RTTNews - The U.S. Department of Treasury announced Tuesday that 10 of the largest U.S. financial institutions borrowing money from the Treasury are planning on paying back their loans. Organizations such as JP Morgan Chase (JPM), U.S. Bancorp (USB) and Bank of New York Mellon (BK) will repay a total of $68 billion.
Combined with repayments received to date from other institutions, the Treasury will have received approximately $70 billion in repayments from capital purchase program, or CPP, participants. The Treasury invested nearly $200 billion in over 600 banks across the country as part of an effort to stabilize the financial system.
These repayments are an encouraging sign of financial repair, but we still have work to do, Treasury Secretary Tim Geithner said.

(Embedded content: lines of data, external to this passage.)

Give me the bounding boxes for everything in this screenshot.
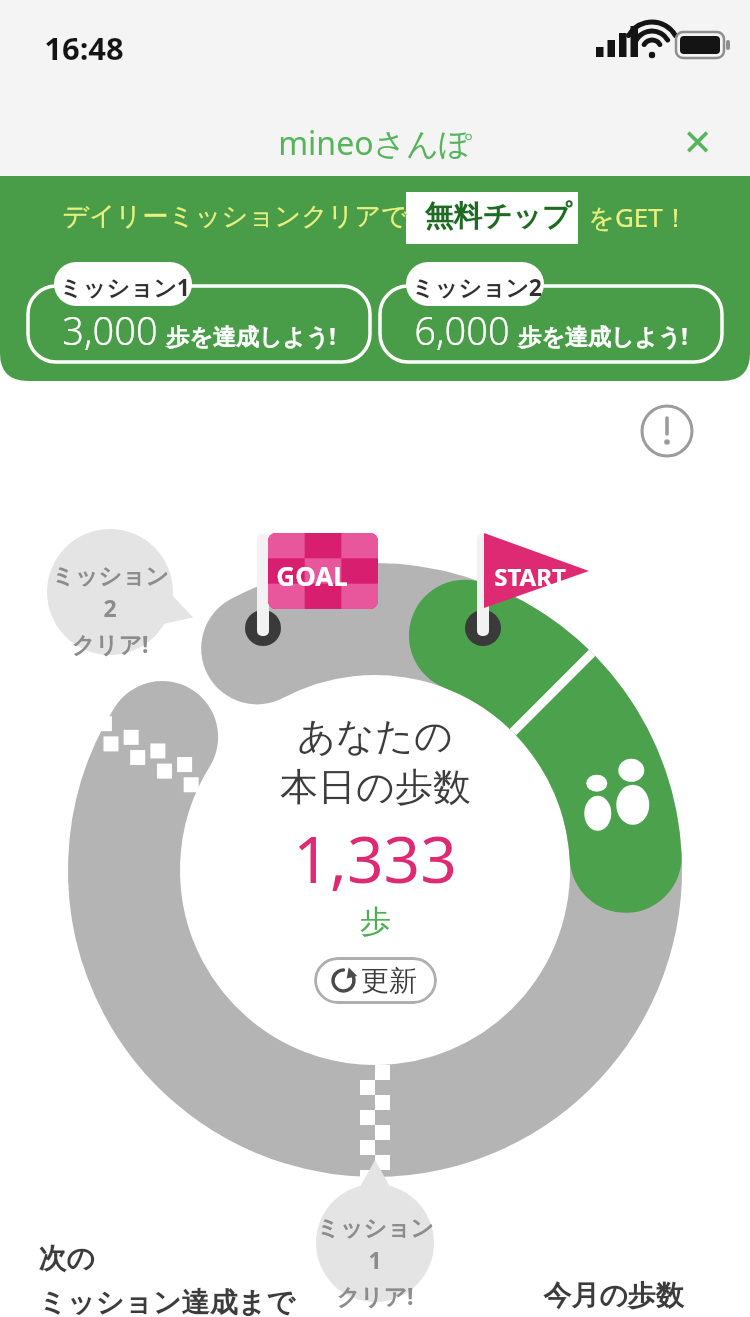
staticText: あなたの [297,712,453,760]
staticText: 歩 [360,902,391,941]
staticText: 3,000 [62,304,158,356]
staticText: ミッション2 [47,562,173,623]
staticText: デイリーミッションクリアで [62,200,408,233]
staticText: ミッション1 [313,1214,437,1275]
button[interactable]: Close [662,108,732,178]
staticText: ミッション1 [59,271,190,302]
button[interactable]: 更新 [314,957,437,1004]
staticText: 本日の歩数 [280,763,471,811]
staticText: 歩を達成しよう! [518,320,688,351]
staticText: GOAL [276,558,348,593]
staticText: 16:48 [44,27,124,69]
button[interactable]: 無料チップ [418,194,578,239]
staticText: 更新 [361,963,417,998]
staticText: ミッション達成まで [38,1285,295,1317]
staticText: START [494,560,566,593]
staticText: 1,333 [293,815,457,902]
staticText: mineoさんぽ [278,121,472,165]
staticText: 6,000 [414,304,510,356]
staticText: をGET！ [588,199,689,235]
button[interactable]: 6,000 [380,286,722,362]
staticText: クリア! [336,1280,414,1311]
staticText: クリア! [71,628,149,659]
staticText: 次の [38,1241,95,1276]
button[interactable]: 3,000 [28,286,370,362]
staticText: ミッション2 [411,271,542,302]
staticText: 今月の歩数 [543,1278,684,1313]
staticText: 無料チップ [424,198,572,235]
staticText: ✕ [682,122,713,164]
staticText: 歩を達成しよう! [166,320,336,351]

Following consultation with the primary banking supervisor of each institution, Treasury has notified the institutions that they are now eligible to complete the repayment process, a Treasury Department statement said.

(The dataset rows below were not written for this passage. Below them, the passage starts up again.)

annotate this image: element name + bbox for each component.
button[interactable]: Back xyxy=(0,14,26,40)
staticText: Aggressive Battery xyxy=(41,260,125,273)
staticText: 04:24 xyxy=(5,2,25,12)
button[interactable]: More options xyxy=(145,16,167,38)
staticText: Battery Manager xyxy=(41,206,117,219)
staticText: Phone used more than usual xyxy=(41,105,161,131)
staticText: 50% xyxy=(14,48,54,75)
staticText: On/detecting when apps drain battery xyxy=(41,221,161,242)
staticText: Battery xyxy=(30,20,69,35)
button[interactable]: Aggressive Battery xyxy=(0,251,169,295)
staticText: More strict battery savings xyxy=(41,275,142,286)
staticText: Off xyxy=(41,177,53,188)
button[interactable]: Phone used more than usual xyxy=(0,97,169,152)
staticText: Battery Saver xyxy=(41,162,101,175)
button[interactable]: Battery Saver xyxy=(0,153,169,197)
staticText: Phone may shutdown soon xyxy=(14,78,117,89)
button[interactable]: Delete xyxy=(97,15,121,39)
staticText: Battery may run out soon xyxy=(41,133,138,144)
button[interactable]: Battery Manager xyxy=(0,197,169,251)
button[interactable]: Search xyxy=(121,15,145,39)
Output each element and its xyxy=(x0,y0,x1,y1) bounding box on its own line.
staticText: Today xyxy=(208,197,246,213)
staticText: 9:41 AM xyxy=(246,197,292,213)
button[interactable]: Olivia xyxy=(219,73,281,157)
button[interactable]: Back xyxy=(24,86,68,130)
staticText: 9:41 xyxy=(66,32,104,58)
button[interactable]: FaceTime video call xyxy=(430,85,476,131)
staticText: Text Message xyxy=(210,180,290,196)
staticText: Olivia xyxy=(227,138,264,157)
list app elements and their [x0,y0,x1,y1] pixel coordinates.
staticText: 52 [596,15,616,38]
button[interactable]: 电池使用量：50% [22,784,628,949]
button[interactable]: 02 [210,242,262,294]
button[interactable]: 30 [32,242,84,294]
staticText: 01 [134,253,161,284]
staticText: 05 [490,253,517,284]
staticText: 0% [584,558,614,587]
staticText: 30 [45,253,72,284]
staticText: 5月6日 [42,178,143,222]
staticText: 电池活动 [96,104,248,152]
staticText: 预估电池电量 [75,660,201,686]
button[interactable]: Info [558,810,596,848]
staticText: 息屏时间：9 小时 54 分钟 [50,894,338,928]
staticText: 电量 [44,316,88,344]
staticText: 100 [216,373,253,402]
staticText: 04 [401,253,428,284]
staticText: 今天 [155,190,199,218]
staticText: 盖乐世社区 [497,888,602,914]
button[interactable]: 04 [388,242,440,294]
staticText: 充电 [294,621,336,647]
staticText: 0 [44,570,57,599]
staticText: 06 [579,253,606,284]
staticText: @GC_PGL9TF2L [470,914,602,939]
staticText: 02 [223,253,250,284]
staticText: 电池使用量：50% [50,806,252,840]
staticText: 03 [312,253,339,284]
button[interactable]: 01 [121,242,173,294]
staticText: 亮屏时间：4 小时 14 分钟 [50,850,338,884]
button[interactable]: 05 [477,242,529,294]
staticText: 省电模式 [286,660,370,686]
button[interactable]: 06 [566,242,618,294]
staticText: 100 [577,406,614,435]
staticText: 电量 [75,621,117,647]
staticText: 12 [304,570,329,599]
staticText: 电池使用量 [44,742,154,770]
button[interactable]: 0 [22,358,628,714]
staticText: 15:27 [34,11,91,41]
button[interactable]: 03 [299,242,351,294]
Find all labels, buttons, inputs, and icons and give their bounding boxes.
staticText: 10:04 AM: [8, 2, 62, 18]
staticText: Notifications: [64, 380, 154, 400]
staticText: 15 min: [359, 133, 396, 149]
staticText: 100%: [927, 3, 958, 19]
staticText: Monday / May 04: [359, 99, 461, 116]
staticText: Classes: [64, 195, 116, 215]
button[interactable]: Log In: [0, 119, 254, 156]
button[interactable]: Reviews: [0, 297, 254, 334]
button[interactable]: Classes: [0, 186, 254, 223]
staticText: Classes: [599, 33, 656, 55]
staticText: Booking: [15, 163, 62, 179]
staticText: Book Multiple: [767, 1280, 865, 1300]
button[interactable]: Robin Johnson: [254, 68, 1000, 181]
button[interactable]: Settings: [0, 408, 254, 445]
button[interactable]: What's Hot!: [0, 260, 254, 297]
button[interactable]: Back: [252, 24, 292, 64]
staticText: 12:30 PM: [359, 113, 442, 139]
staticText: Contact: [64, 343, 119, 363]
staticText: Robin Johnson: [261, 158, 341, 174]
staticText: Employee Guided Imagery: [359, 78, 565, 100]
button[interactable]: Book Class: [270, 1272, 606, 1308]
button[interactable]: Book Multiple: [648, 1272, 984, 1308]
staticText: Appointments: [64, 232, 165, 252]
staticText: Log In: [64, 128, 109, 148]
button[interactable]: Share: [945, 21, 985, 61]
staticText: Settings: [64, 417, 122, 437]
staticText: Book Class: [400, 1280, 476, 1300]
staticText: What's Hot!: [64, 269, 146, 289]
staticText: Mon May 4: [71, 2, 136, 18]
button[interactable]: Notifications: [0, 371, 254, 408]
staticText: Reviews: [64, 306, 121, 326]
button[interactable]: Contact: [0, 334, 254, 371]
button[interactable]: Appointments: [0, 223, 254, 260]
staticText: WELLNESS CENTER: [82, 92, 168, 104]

It added, If these firms choose to do so, Treasury will receive 68 billion US dollars in repayment proceeds.
Speaking to U.S. lawmakers, Geithner said that he plans to begin the reform of the U.S. regulatory system soon.
In the next few weeks we will outline a comprehensive plan of reform that will include systemic risk regulations to ensure that no large and interconnected firm or market can take on so much risk that its failure could destabilize the entire financial system, Geithner told a subcommittee of the Senate Appropriations committee.
The plan calls for bolstering consumer and investor protection. And it will streamline our out-of-date regulatory structure so that our regulatory system matches the size, shape and speed of our modern financial system, he added.
The patchwork regulatory system has been a source criticism from lawmakers, who cite lax regulatory standards for worsening the financial crisis. A more macro-prudential, or system-wide approach has been suggested, with the Federal Reserve playing a key role.
Together, these changes will help prevent another crisis of the magnitude that we have just lived through, and give the government new tools to better cope with similar problems should they occur in the future, Geithner said.